How to make search engines crawl AJAX content?

Last Update:2014-12-24 Source: Internet

Author: User

Keywords Search engine crawl http that's it

Tags .url address address bar ajax api application based browser

Developer on Alibaba Coud: Build your first app with APIs, SDKs, and tutorials on the Alibaba Cloud. Read more ＞

Author: Ruan Yifeng

More and more sites are beginning to adopt the "Single-page application."

The entire site has only one web page, using Ajax technology, based on user input, load different content.

The benefits of this approach is the user experience is good, save traffic, the disadvantage is that AJAX content can not be crawled by search engines. For example, you have a website.

http://example.com

Users through the URL structure URL, see the different content.

http: //example.com#1

http: //example.com#2

http: //example.com#3

However, search engines only crawl example.com, will not understand the pound sign, it will not index content.

In order to solve this problem, Google put forward the structure of "pound sign + exclamation point".

http: //example.com#! 1

When Google found such a URL above, it will automatically crawl another URL:

http://example.com/?_escaped_fragment_=1

As long as you put AJAX content on this site, Google will be included. But the problem is that the pound + exclamation point is very ugly and cumbersome. Twitter used this structure, it put

http://twitter.com/ruanyf

Change into

http://twitter.com/#!/ruanyf

As a result, users complain repeatedly that it took only six months to abolish.

So, is there any way to keep search engines crawling AJAX content while maintaining a more straightforward URL?

I always thought I could not do it until I saw the solution of Robin Ward, one of the founding members of Discourse, two days ago.

Discourse is a forum program that relies heavily on Ajax, but must also have Google included. Its solution is to give up the pound structure, the History API.

The so-called History API, refers to not refresh the page, change the browser address bar URL (to be exact, is to change the current state of the page). Here's an example, you click the button above to start playing music. Then, click the link below to see what happened?

The URL of the address bar changed, but the music was played without interruption!

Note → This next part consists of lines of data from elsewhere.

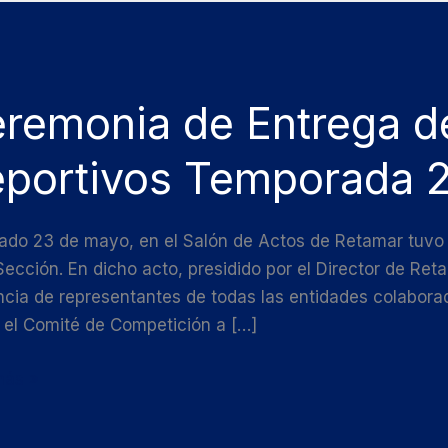
onia
remonia de Entrega d
ga
portivos Temporada 
os
tivos
sado 23 de mayo, en el Salón de Actos de Retamar tuvo
rada
Sección. En dicho acto, presidido por el Director de Re
cia de representantes de todas las entidades colabora
 el Comité de Competición a […]
más »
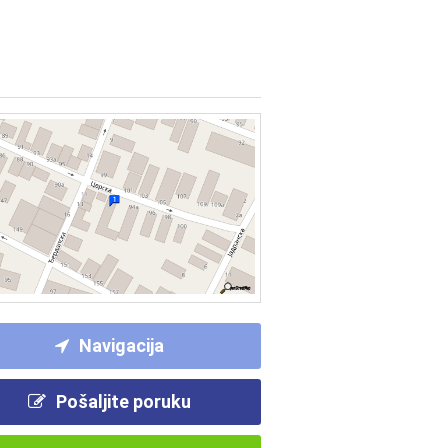
Navigacija
Pošaljite poruku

History API details, beyond the scope of this article. Here is simply to say that its role is to add a record in the browser's History object.

window.history.pushState (state object, title, url);

This line of command above, you can make the address bar appear new URL. The pushState method of the History object takes three arguments, the new URL is the third argument, and the first two arguments can all be null.

window.history.pushState (null, null, newURL);

At present, all browsers support this method: Chrome (26.0+), Firefox (20.0+), IE (10.0+), Safari (5.1+), Opera (12.1+).

Here's how Robin Ward works.

First, replace the pound sign structure with the History API so that each pound sign becomes the URL for the normal path so that the search engine crawls every page.

example.com/1

example.com/2

example.com/3

Then, define a JavaScript function, handle the Ajax section, and fetch content based on the URL (assuming jQuery is used).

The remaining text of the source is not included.